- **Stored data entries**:
================================

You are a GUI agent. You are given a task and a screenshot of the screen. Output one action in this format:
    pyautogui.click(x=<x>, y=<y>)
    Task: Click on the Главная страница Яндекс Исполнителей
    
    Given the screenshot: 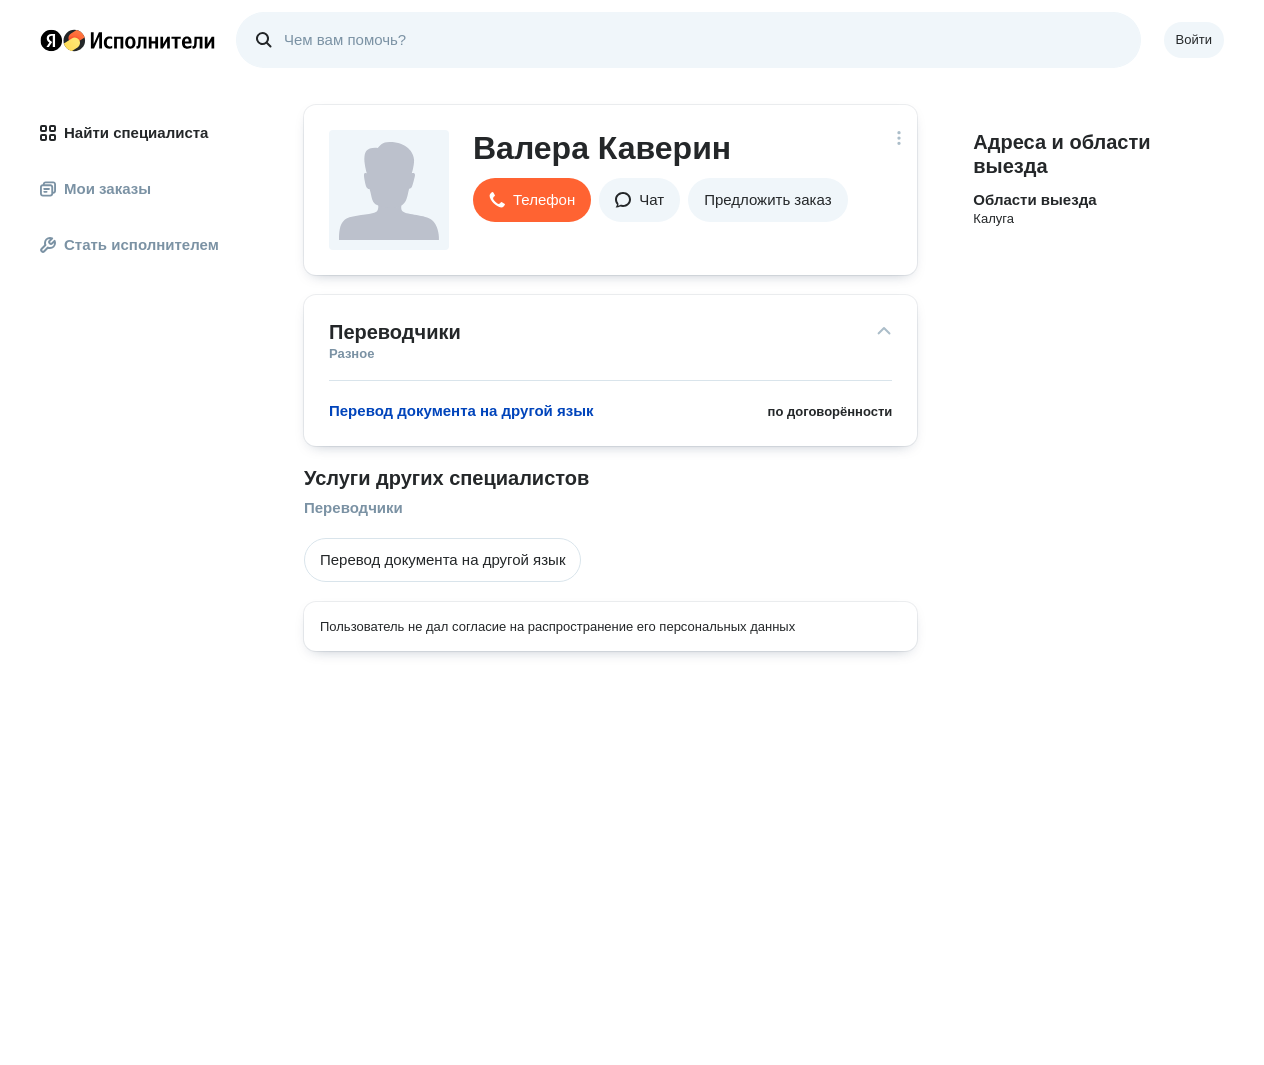 What is the action you would take?
    pyautogui.click(x=128, y=40)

================================

- **YOUR ASSIGNMENT**: Set down exactly the lines that begin the records and continue through the line bearing "Task: Click on"; include both ends.

- **REPLY TO THE TASK**:
You are a GUI agent. You are given a task and a screenshot of the screen. Output one action in this format:
    pyautogui.click(x=<x>, y=<y>)
    Task: Click on the Главная страница Яндекс Исполнителей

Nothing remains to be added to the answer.